Business and commercial property stamp duty explained
- Red Stamp duty is payable when purchasing a freehold property or a new or current leasehold
- Amber Stamp duty for companies buying property is payable at the same rate as for an individual
- Green Stamp duty rates are generally lower on a non-residential property or a mixed-use property
Looking to buy commercial property but confused about stamp duty for business? Find out how much Stamp Duty Land Tax you will pay based on the price.
What is stamp duty?
‘Stamp duty’ is a colloquial term (derived from Stamp Duty Land Tax) for three different, but related, taxes connected to property purchases in the UK.
The first is the Stamp Duty Land Tax (SDLT), which applies to the purchase of property in England and Northern Ireland. The amount payable varies depending on the value of the property and whether it is residential or non-residential.
In Scotland, the Land and Buildings Transfer Tax (LBTT) came into effect in April of 2015 and replaced the SDLT. Rates and details differ, but the LBTT is functionally similar to the SDLT.
Wales has its own property purchase tax, called the Land Transaction Tax (LTT), in effect since April of 2018. Like the LBTT, it is functionally similar to the SDLT.
When would I have to pay stamp duty?
Stamp duty is payable when one purchases a freehold property or a new or current leasehold. It also applies if you buy a property through a shared ownership scheme and any time you are transferred land or property in exchange for a payment.
Stamp duty applies to purchases made by individuals or companies. Stamp duty for companies buying property is payable at the same rate as for an individual, though individuals and companies may have different reliefs available to them.
How does stamp duty work?
Whether we are discussing the SDLT, LBTT or LTT, there are graduated tax bands that determine what amount is due.
In England and Northern Ireland, for example, the first £125,000 of a residential property purchase is not taxed. The amount from £125,001 to £250,000 is taxable at the rate of two per cent. Stamp duty for a company buying residential property is the same amount as for an individual. Both individuals and companies may be eligible for certain reliefs. It is wise to consult your financial adviser to determine if any exemptions or reliefs apply.
For individuals, there can be significant relief from stamp duty for first-time buyers of a residential property. This applies only to individuals, not to companies.
When purchasing a non-residential property or a mixed-use property, stamp duty applies, but the rates for such property are generally lower and have fewer bands. An individual buying a non-residential property pays the same rate as a company.
One significant difference in the various land transfer tax schemes is that SDLT is due within 14 days of completing the property transaction, where both LBTT and LTT are due within 30 days of completion. If you do business in more than one country of the UK, be careful you keep these dates in mind.

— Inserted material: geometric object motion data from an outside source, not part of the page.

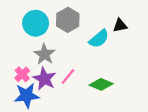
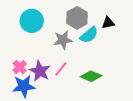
gray hexagon: (68, 20) -> (77, 18), moved
gray star: (44, 54) -> (63, 40), moved, turned 30

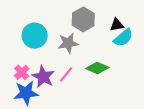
cyan circle: (32, 21) -> (35, 36), moved
cyan semicircle: (89, 35) -> (123, 38), moved
green diamond: (91, 76) -> (97, 68), moved

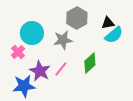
green diamond: (97, 68) -> (90, 63), turned -65
pink cross: (22, 72) -> (18, 52), moved

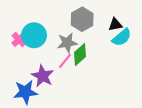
pink cross: (18, 52) -> (19, 40), moved
green diamond: (90, 63) -> (80, 55), moved
pink line: (61, 69) -> (65, 61), moved

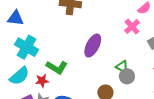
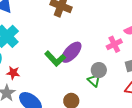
green L-shape: (57, 67) -> (55, 59), moved
gray circle: (127, 76) -> (99, 70), moved

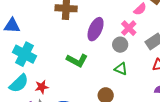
purple ellipse: (71, 52) -> (96, 29), moved
gray circle: (99, 70) -> (120, 45), moved

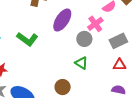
green L-shape: (77, 60) -> (27, 39), moved

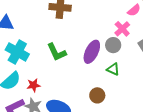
purple ellipse: (62, 20) -> (92, 52), moved
green L-shape: (27, 39) -> (57, 52), turned 35

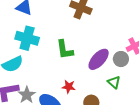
cyan cross: (17, 52) -> (27, 38), turned -30
red star: (34, 85) -> (69, 87), moved

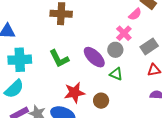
purple ellipse: (99, 59) -> (94, 57), turned -70
red star: (69, 87) -> (74, 93), size x1.5

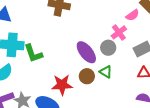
green L-shape: (59, 59) -> (33, 53), moved
brown circle: (101, 101) -> (87, 76), moved

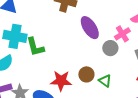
purple ellipse: (86, 52) -> (90, 28), moved
green triangle: (106, 72) -> (105, 81), moved

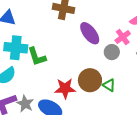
brown circle: (86, 74) -> (90, 80), size x1.5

What are the costs of stamp duty?
The costs of stamp duty vary based on both the country in which you are buying property and the purchase price of the property. And as these are tax rates, they are subject to change. For example, Scotland made changes to the bands for non-residential LBTT, effective January 25, 2019. Check with the relevant authorities for current rates.
There is a surcharge for the purchase of an additional residential property, whether as a second home or buy-to-let. In England and Northern Ireland, the surcharge is three per cent of the total purchase price. In Scotland, it is four per cent. In Wales, the surcharge is three per cent.
Stamp duty is part of the property purchase. The amount can be calculated by your solicitor and the tax filed, along with any reliefs, when the deal is closed.
Certain corporate interests – including companies, partnerships including companies and collective investment schemes – must pay a SDLT rate charged at 15 per cent on property purchases exceeding £500,000. However, there are a number of exemptions, as listed by Her Majesty’s Revenue and Customs:
The 15 per cent rate does not apply to property bought by a company that is acting as a trustee of a settlement or bought by a company to be used for:
- a property rental business
- property developers and trader
- property made available to the public
- financial institutions acquiring property in the course of lending
- property occupied by employees
It is best to seek legal and financial advice before proceeding with your purchase to determine if your business or limited company buying property qualifies under one of these exemptions.
How can I pay for stamp duty?
Stamp duty is due shortly after the property transaction is complete (14 days for SDLT, 30 days for LBTT and LTT), so it is important to have the funds available when making an offer to purchase. To this end, many individuals and businesses include ancillary costs, such as stamp duty, in the amount they borrow for their home loan or mortgage.
If you are selling a property in addition to buying one (in the chain, so to speak), funds from your sale can be used to pay the stamp duty on the new property.
Short-term financing options, such as a line of credit, overdraft or credit card cash advance (although HMRC will not accept credit card payments directly) may be used to pay stamp duty if cash is in short supply.